1973年9月25日生まれ、静岡県出身。170cm、68kg。
プロ選手になるためには、最低でも2つの条件が必要。
その一つに、「特徴(武器)を持った選手であること」、自分の秀でてる特徴(武器)をどう伸ばすか、極めるかがポイントだ。技術をベースに身体的な特徴(スピード・高さ・強さ)を活かすこと。身体的な特徴がなくても、ドリブル・パス・シュート・一対一の強さなど、どれか一つでも極めることができればいい。もちろん、どれも必要だが全部もってなくてもいい。
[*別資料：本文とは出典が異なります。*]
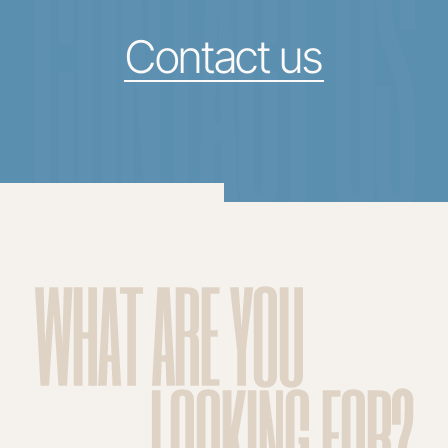
CONTACT US
Contact us
WHAT ARE YOU
LOOKING FOR?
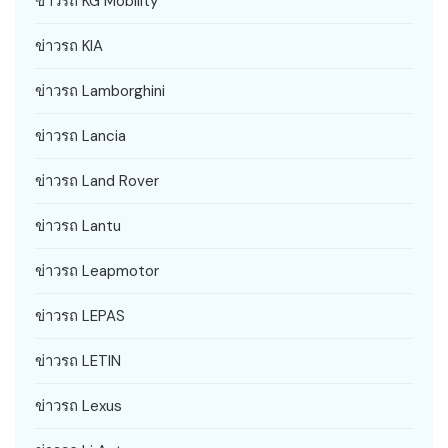
ข่าวรถ KG Mobility
ข่าวรถ KIA
ข่าวรถ Lamborghini
ข่าวรถ Lancia
ข่าวรถ Land Rover
ข่าวรถ Lantu
ข่าวรถ Leapmotor
ข่าวรถ LEPAS
ข่าวรถ LETIN
ข่าวรถ Lexus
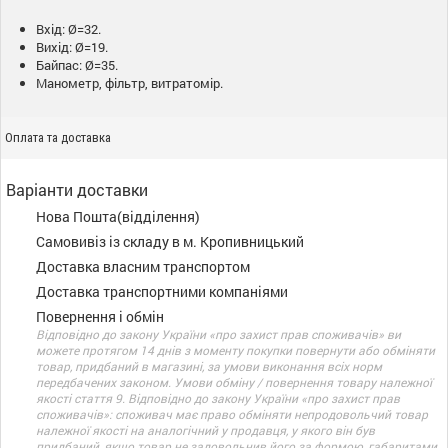
Вхід: Ø=32.
Вихід: Ø=19.
Байпас: Ø=35.
Манометр, фільтр, витратомір.
Оплата та доставка
Варіанти доставки
Нова Пошта(відділення)
Самовивіз із складу в м. Кропивницький
Доставка власним транспортом
Доставка транспортними компаніями
Повернення і обмін
Відповідно до закону України «про захист прав споживачів» ви
можете протягом 14 днів з моменту покупки повернути або обміняти
товар, придбаний в магазині, за умови виконання всіх норм
передбачених законом. Умови обміну / повернення товару належної
якості стаття 9. Відповідно до закону України «про захист прав
споживачів»: споживач має право обміняти непродовольчий товар
належної якості на аналогічний у продавця, у якого він був
придбаний, якщо товар не задовольнив його за формою, габаритами,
なぜなら、サッカーは11人でやるもの。人は十人十色、個性(性格)も違えば、プレーの特徴も違う。これらのいいところを集めチームがとして戦えばいい。
スカウトの仕事で試合を見て最近よく感じるのは、身体の小さい選手はスピードが絶対条件だ。走るスピードというのは、トレーニングしてもなかなか早くならないが、ボールを持ったときのスピードは、ドリブルのトレーニングを重なれば必ず早くなる。こういう選手は高校・大学の中でも活躍し、プロへ進む選手は少なくないのだ。
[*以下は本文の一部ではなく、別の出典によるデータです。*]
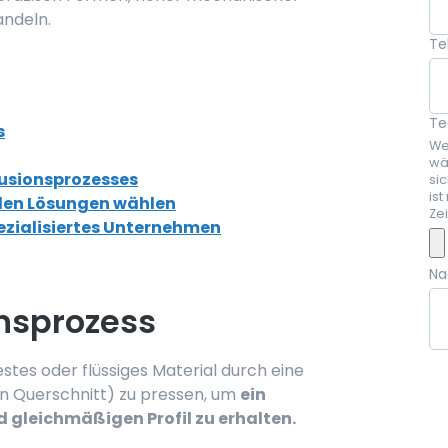
andeln.
Te
Te
s
We
wä
rusionsprozesses
si
ist
ellen Lösungen wählen
Ze
pezialisiertes Unternehmen
Na
onsprozess
estes oder flüssiges Material durch eine
n Querschnitt) zu pressen, um
ein
 gleichmäßigen Profil zu erhalten.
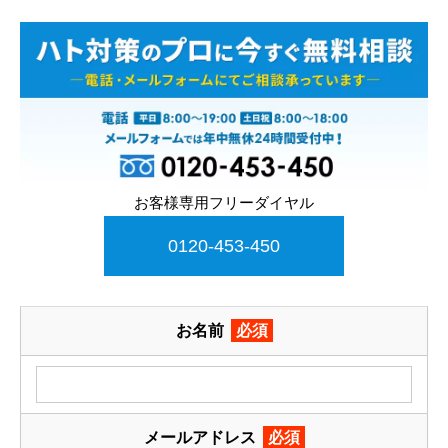
お客様専用フリーダイヤル
0120-453-450
お名前
必須
メールアドレス
必須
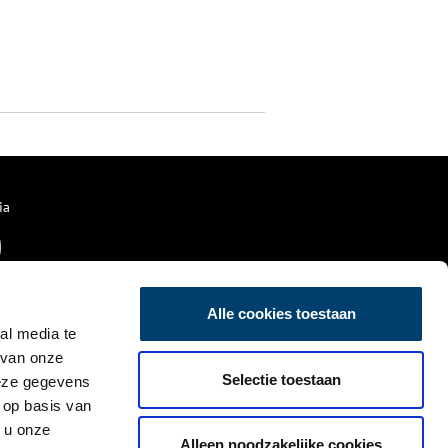
ia
Alle cookies toestaan
al media te
 van onze
Selectie toestaan
deze gegevens
 op basis van
 u onze
Alleen noodzakelijke cookies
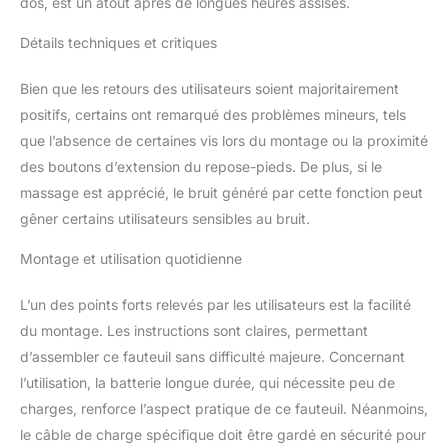
le cuir durable. Il se
dos, est un atout après de longues heures assises.
distingue ainsi des
Détails techniques et critiques
nombreux fauteuils de
bureau qui utilisent du
cuir PU ordinaire. Ce
Bien que les retours des utilisateurs soient majoritairement
mélange de cuir contient
positifs, certains ont remarqué des problèmes mineurs, tels
20 % de cuir véritable
que l’absence de certaines vis lors du montage ou la proximité
associé à des
des boutons d’extension du repose-pieds. De plus, si le
composants durables.
Contrairement au cuir
massage est apprécié, le bruit généré par cette fonction peut
PU, notre matériau offre
gêner certains utilisateurs sensibles au bruit.
un toucher doux et lisse
similaire au cuir véritable
Montage et utilisation quotidienne
haut de gamme. Il résiste
à l'usage quotidien, aux
L’un des points forts relevés par les utilisateurs est la facilité
rayures et à l'usure
du montage. Les instructions sont claires, permettant
générale bien mieux que
d’assembler ce fauteuil sans difficulté majeure. Concernant
le PU, garantissant ainsi
une fiabilité à long terme
l’utilisation, la batterie longue durée, qui nécessite peu de
Massage lombaire pour
charges, renforce l’aspect pratique de ce fauteuil. Néanmoins,
soulager la fatigue：Ce
le câble de charge spécifique doit être gardé en sécurité pour
fauteuil de bureau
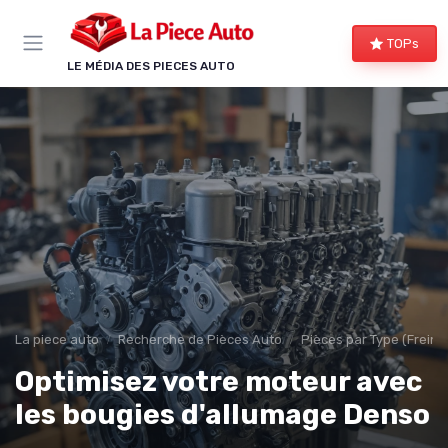
Panneau de gestion des cookies
TOPs
LE MÉDIA DES PIECES AUTO
La piece auto
Recherche de Pièces Auto
Pièces par Type (Freins,
Optimisez votre moteur avec
les bougies d'allumage Denso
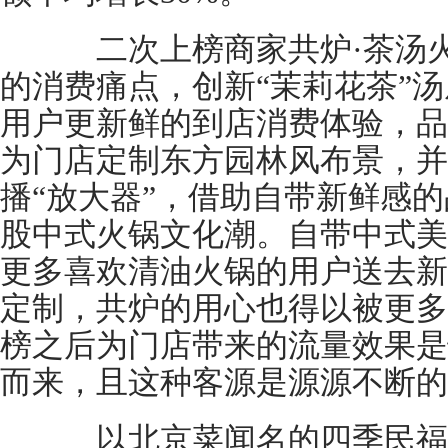
二次上榜商家共炉·茶汤火
的消费痛点，创新“茉莉花茶”
用户更新鲜的到店消费体验，品
为门店定制东方园林风布景，并
播“放大器”，借助自带新鲜感
股中式火锅文化潮。自带中式美
更多喜欢清油火锅的用户送去新
定制，共炉的用心也得以被更多
榜之后为门店带来的流量效果是
而来，且这种客源是源源不断的
以北京菜闻名的四季民福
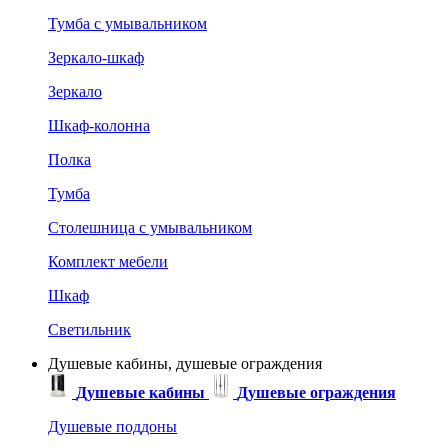
Тумба с умывальником
Зеркало-шкаф
Зеркало
Шкаф-колонна
Полка
Тумба
Столешница с умывальником
Комплект мебели
Шкаф
Светильник
Душевые кабины, душевые ограждения
Душевые кабины
Душевые ограждения
Душевые поддоны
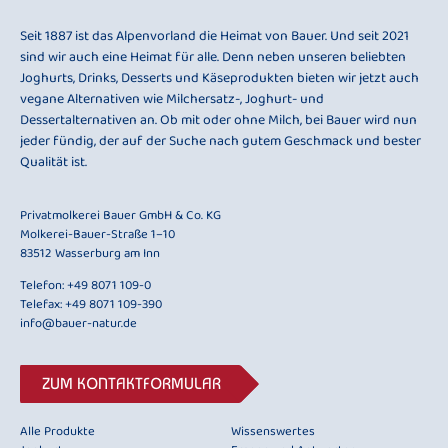
Seit 1887 ist das Alpenvorland die Heimat von Bauer. Und seit 2021
sind wir auch eine Heimat für alle. Denn neben unseren beliebten
Joghurts, Drinks, Desserts und Käseprodukten bieten wir jetzt auch
vegane Alternativen wie Milchersatz-, Joghurt- und
Dessertalternativen an. Ob mit oder ohne Milch, bei Bauer wird nun
jeder fündig, der auf der Suche nach gutem Geschmack und bester
Qualität ist.
Privatmolkerei Bauer GmbH & Co. KG
Molkerei-Bauer-Straße 1–10
83512 Wasserburg am Inn
Telefon:
+49 8071 109-0
Telefax: +49 8071 109-390
info@bauer-natur.de
ZUM KONTAKTFORMULAR
Alle Produkte
Wissenswertes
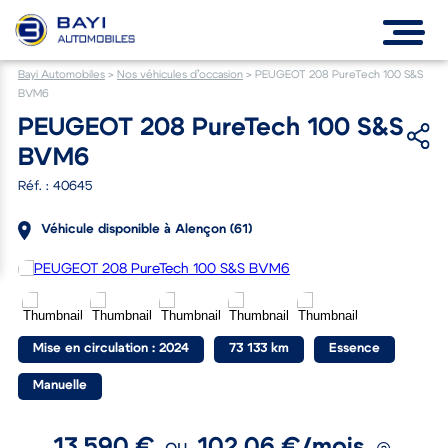
Bayi Automobiles
>
Nos véhicules d’occasion
>
PEUGEOT 208 PureTech 100 S&S
BVM6
PEUGEOT 208 PureTech 100 S&S
BVM6
Réf. : 40645
Véhicule disponible à Alençon (61)
Mise en circulation : 2024
73 133 km
Essence
Manuelle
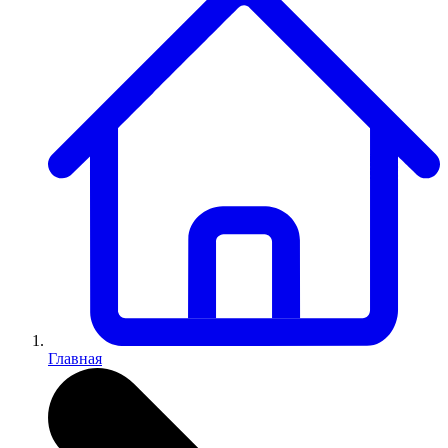
Главная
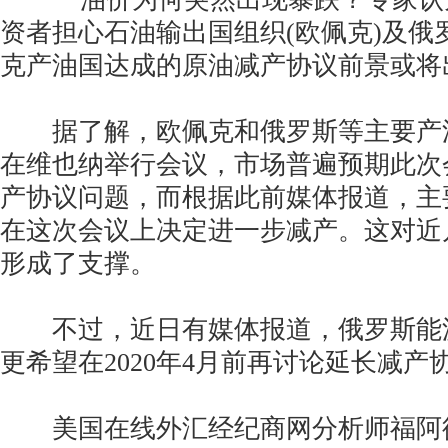
资者担心石油输出国组织(欧佩克)及俄
克产油国达成的原油减产协议前景或将
据了解，欧佩克和俄罗斯等主要产油
在维也纳举行会议，市场普遍预期此次
产协议问题，而根据此前媒体报道，主
在这次会议上决定进一步减产。这对近
形成了支撑。
不过，近日有媒体报道，俄罗斯能
更希望在2020年4月前再讨论延长减产
美国在线外汇经纪商网分析师福阿德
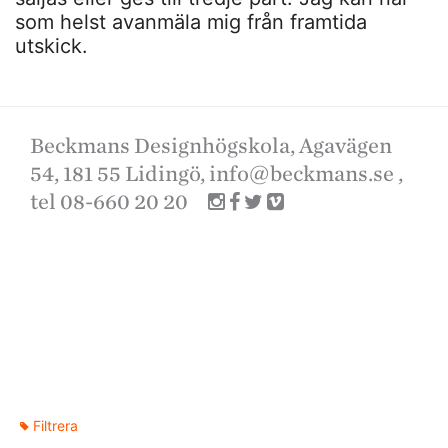
som helst avanmäla mig från framtida
utskick.
Beckmans Designhögskola, Agavägen
54, 181 55 Lidingö,
info@beckmans.se
,
tel 08-660 20 20
Filtrera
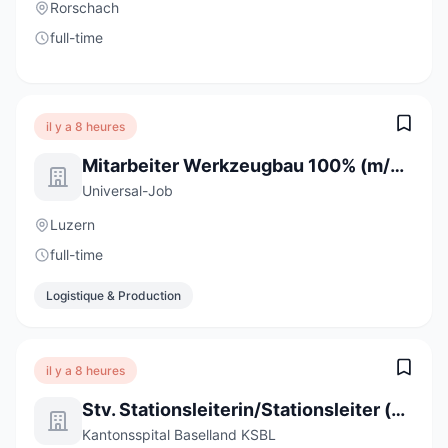
Rorschach
full-time
il y a 8 heures
Mitarbeiter Werkzeugbau 100% (m/w/d)
Universal-Job
Luzern
full-time
Logistique & Production
il y a 8 heures
Stv. Stationsleiterin/Stationsleiter (a) 80-100%
Kantonsspital Baselland KSBL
いろいろな指導現場を見たり、話しを聞いたりすると、ドリブルというのはネガティブに考えられているような気がする。Jリーグで活躍するパスを得意とする選手も、子供の頃からドリブルが得意で、今でもドリブルが出来るからパスが出せるのだ。子供のころから順番を間違えてパスばかりに意識させてトレーニングしてしまうと、手遅れになりプレーの幅も狭くなってしますのだ。いまでは主流となっているパスサッカーだが、原点はドリブルにあるのだ。
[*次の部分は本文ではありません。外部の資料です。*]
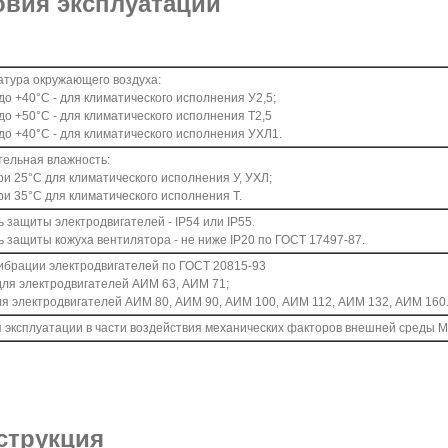
овия эксплуатации
атура окружающего воздуха:
до +40°С - для климатического исполнения У2,5;
до +50°С - для климатического исполнения Т2,5
до +40°С - для климатического исполнения УХЛ1.
тельная влажность:
и 25°С для климатического исполнения У, УХЛ;
и 35°С для климатического исполнения Т.
 защиты электродвигателей - IP54 или IP55.
 защиты кожуха вентилятора - не ниже IP20 по ГОСТ 17497-87.
ибрации электродвигателей по ГОСТ 20815-93
для электродвигателей АИМ 63, АИМ 71;
ля электродвигателей АИМ 80, АИМ 90, АИМ 100, АИМ 112, АИМ 132, АИМ 160
 эксплуатации в части воздействия механических факторов внешней среды М1
струкция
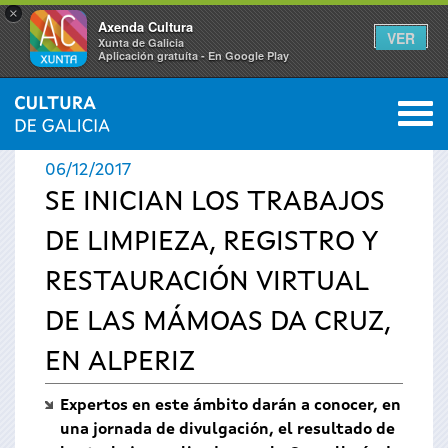
×
Axenda Cultura
VER
Xunta de Galicia
Aplicación gratuíta - En Google Play
Saltar al menú
M
INICIO
›
ACTUALIDAD
›
NOTICIAS
0
Se
06/12/2017
encuentra
SE INICIAN LOS TRABAJOS
DE LIMPIEZA, REGISTRO Y
usted
RESTAURACIÓN VIRTUAL
aquí
DE LAS MÁMOAS DA CRUZ,
EN ALPERIZ
Expertos en este ámbito darán a conocer, en
una jornada de divulgación, el resultado de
もっとドリブルをポジティブに考える必要があると思う。ドリブルには(逆をとること・間合い・駆け引き・タイミングの全てがドリブルに集約されている。そして、ドリブルのタッチ一つ一つがファーストタッチの精度を上げていくはずだ。その中で、個性を主張出来る選手、自分で考えて状況を打開できる選手、自分の限界にチャレンジし特徴を活かす選手になることが必要だ。
そして、サッカーは「感覚のスポーツ」だ。次にどうするか考えていたら戦えない。教えすぎると理屈っぽい選手になり、その場の状況に応じて判断できなくなる。サッカーには同じスチュレーションはない。相手・味方・グランド・天候・時間など全てが違ってくる。だからサッカーは面白いのだ。この状況に瞬時に身体が反応して動かなければ通用しない。
二つ目は、「人間性」である。自分の能力や地位におごることなく、努力しサッカーに対して純粋で素直であること、そして感謝の気持ちを持ち続けることが大切である。感謝の気持ちとは、いくら人に感謝の気持ちを持てと言われても身につくものだと思いません。自分で気づき感じたとき、はじめて理解できるものだと思います。
すでに来年の入団が内定しているGK安藤駿介選手(川崎フロンターレU-18)や登里享平(香川西)も技術だけでなく、人間性に長けた素晴らしい選手です。
内定おめでとう。そして、今後フロンターレの中心選手として活躍できる選手に育っていってほしいと思います。